UK finance minister Rishi Sunak is preparing for his first Budget in just over two weeks' time with a major spending spree on infrastructure projects, including a historic new hub for his Treasury department in the north of England.
The 39-year-old son-in-law of Infosys co-founder Narayana Murthy, who was appointed the UK's first Indian-origin Chancellor of the Exchequer in British Prime Minister Boris Johnson's Cabinet reshuffle earlier this month, will table the Budget in Parliament on March 11.
According to The Sunday Times', this would involve a major giveaway for Johnson's election pledge to invest in the north of England, credited with handing the Conservative Party its strong majority in the December 2019 General Election.
Sunak, himself an MP from the northern region of Richmond in North Yorkshire, plans to move a significant number of the UK Treasury department's 1,500 London-based posts to a so-called economic decision-making campus in the north.
It will reportedly involve billions of pounds of public money directed towards infrastructure projects and other needs of businesses in the region.
The Tees Valley, by the River Tees in north-east England, is among the favourites to host the new hub after Sunak took officials to Teesside last month for a Treasury board meeting.
A team to lead the project is being set up, with an expected rollout of the hub to begin in 2021.

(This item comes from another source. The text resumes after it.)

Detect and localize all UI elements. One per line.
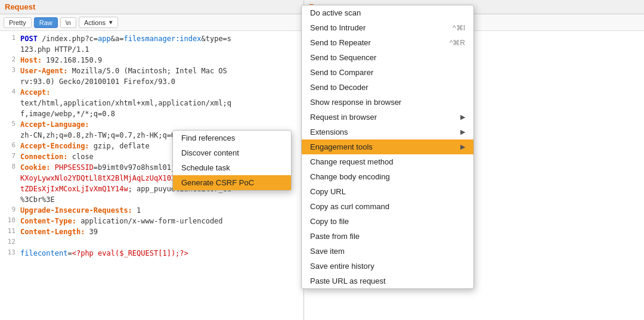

The Chancellor wants to shift the gravity of economic decision away from the capital to our regions and nations and setting up a new economic decision-making campus in the north of England will do that, the newspaper quoted a Treasury source as saying.
It will be key in helping spread opportunity and prosperity to all, the source said.
Sunak had set up the South Tees Development Corporation committing 71 million pounds to redevelop a site near Redcar in region during his time as Chief Secretary to the Treasury under his predecessor as Chancellor Sajid Javid.
Javid had stepped down in a shock move during the Cabinet reshuffle amid reports of his unwillingness for a tight alignment between the Treasury and the PM's office at No. 10 Downing Street.
His successor is now expected to find nearly 70-billion pounds to be spent on infrastructure projects pledged by the Boris Johnson led government.
Sunak is also said to be considering a change to the fiscal rule which says the UK's Budget must be balanced over three years, to a five-year cycle, enabling him to front load more spending this year and next.